You might not realize it, but you can buy CDs directly through an IRA. Some of the top brokerage firms in the U.S. offer high-yield CDs through their platforms, either through third-party banks or their own, and some of the largest banks in the U.S. offer IRAs for the specific purpose of depositing into CDs or money market accounts.

The advantage of CDs within an IRA

Depositing money into a CD through your IRA takes away one of the biggest pain points of simply opening a CD with a bank: taxes.

When you deposit money into a CD at a bank, the interest you receive in your account is taxable income. Shortly after the end of the year, you'll receive a tax form (and so will the IRS) that documents the interest you were paid. And it's important to note that the interest you receive is taxable even if you didn't take any money out of the account.
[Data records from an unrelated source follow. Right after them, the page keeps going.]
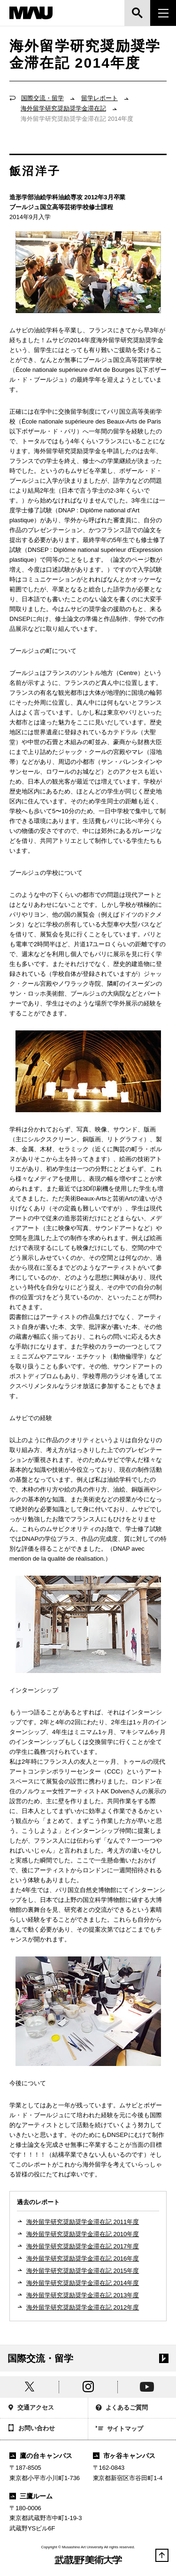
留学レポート (99, 98)
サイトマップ (120, 2429)
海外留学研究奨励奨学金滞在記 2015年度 (82, 2270)
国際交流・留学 (42, 98)
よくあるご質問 (122, 2408)
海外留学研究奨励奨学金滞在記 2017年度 (82, 2246)
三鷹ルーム (31, 2496)
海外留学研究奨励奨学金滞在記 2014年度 (82, 2282)
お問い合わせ (31, 2429)
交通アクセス (31, 2408)
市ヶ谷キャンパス (124, 2455)
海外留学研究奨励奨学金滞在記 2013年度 (82, 2295)
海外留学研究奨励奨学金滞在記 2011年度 (82, 2221)
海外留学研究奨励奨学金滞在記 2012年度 (82, 2307)
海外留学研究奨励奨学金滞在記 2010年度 (82, 2234)
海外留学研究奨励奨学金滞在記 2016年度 (82, 2258)
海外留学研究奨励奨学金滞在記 (63, 108)
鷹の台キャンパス (40, 2455)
On the other hand, investments held within an IRA are tax-deferred. You won't have to pay any tax on the interest you receive each year. Plus, with a traditional IRA, qualifying account owners can even get a tax deduction for the money contributed to the account. You won't pay a penny of tax until you eventually withdraw your money. With a Roth IRA, you don't get a current-year tax deduction, but qualified withdrawals are 100% tax-free after you reach 59 ½ years of age, regardless of how much interest or investment profits you've earned in the account.

Alternatives to consider

If you're looking for a 100% safe way to get high yield from your portfolio, there are a few other options to consider. Treasury securities are a big example. As of this writing (March 10), the yield of a 1-year Treasury bill is about 4.94%, while the five-year Treasury note yield is 4.05%. To be sure, you can likely find a better APY from CDs right now through brokerages and top online banks, but Treasury securities also come in 10-, 20-, and 30-year maturity terms, which aren't readily available in the CD world.

The bottom line is that in the current interest-rate environment, a high-yield CD can be a smart addition to the fixed-income allocation in your IRA. But it's also important to realize that it isn't the only safe, high-yielding instrument available, so be sure to consider the other choices before deciding where to put your money.